Introduction: Chronic illness treatment limitations drive the research on regeneration of damaged tissues and organs. Inflammation delays recovery in elders. PRP therapy offers promise with high bioavailability, regenerative power, and low immunity risks. Optimizing PRP's therapeutic use can improve treatment strategies for patients.

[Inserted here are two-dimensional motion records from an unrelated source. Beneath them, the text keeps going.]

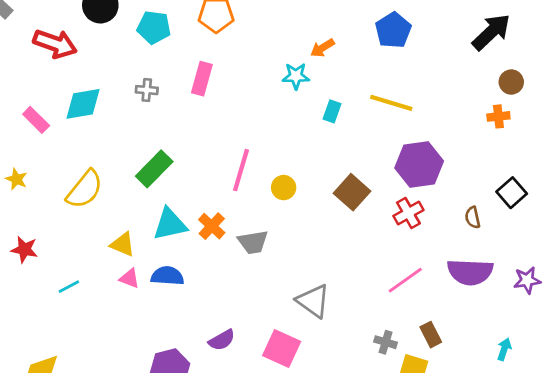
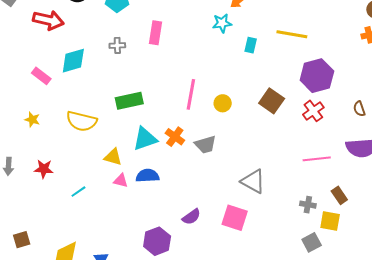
green rectangle: (154, 169) -> (129, 101), turned 40
yellow semicircle: (85, 189) -> (82, 121), turned 72
pink line: (405, 280) -> (317, 159), turned 36

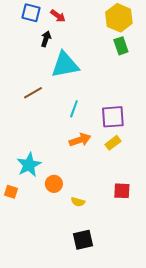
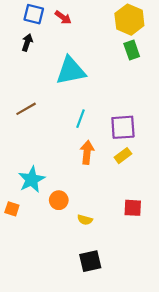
black arrow: (46, 39) -> (27, 42), moved
brown line: (33, 93) -> (26, 109), moved
orange arrow: (80, 140) -> (87, 152), turned -65

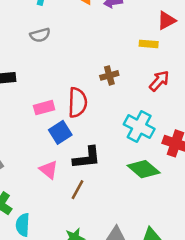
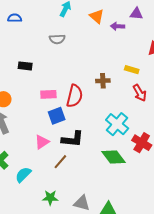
yellow rectangle: (149, 44) -> (132, 70), moved
red arrow: (159, 81) -> (140, 93), turned 96
pink triangle: (49, 170) -> (42, 142), turned 35
cyan semicircle: (23, 225) -> (23, 175), moved, turned 30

Methods: This study enrolled 20 participants divided into two groups: conditionally healthy donors aged 60-70 (G1) and patients with acute appendicitis in the same age range (G2). PRP was prepared using a two-step centrifugation technique. Cell metabolic activity was evaluated using the resazurin test on days 1-3 of the experiment. The oxidation level of 2′,7′-dichloro-dihydrofluorescein diacetate characterized the production of active oxygen species. The study of the cell's secescent phenotype was conducted using the Aging Cell β-galactosidase Staining Kit. The production level of biologically active substances was determined using the ELISA method: IL6, IL10, TGFB1, PAI-1, PDGF, VEGF.
Results: In G2, IL6 levels and TGFβ levels exceeded the ones in G1 by 42 and 13.7 times consecutively. and groups did not differ in the concentration of PAI-1, VEGF-1, or PDGF. The concentration of IL10 in G2 exceeded G1 by 5 times (p=0.037)). After 72 hours, proliferative and metabolic activities increased: G2 showed a 2.42-fold higher stimulatory effect compared to G1 (p<0.05). The antioxidant effect of G2’s PRP was less pronounced than that of G1’s. Statistically significant differences in senescent protein marker accumulation were absent. Addition of G2’s PRP tended to increase the proportion of senescent cells in culture.

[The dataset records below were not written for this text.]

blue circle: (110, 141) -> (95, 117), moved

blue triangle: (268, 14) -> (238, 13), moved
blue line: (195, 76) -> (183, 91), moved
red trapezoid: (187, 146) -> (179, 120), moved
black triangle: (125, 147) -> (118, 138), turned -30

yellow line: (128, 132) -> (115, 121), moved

Conclusions: The study of PRP in G2 showed significant differences in its effects compared to G1. After 72 hours, there was increased cell proliferation in the PRP series of G2. Stimulation of PRP in G2 led to increased production of reactive oxygen species, which correlated with the levels of IL6 and IL10 in the PRP and the percentage of senescent cells.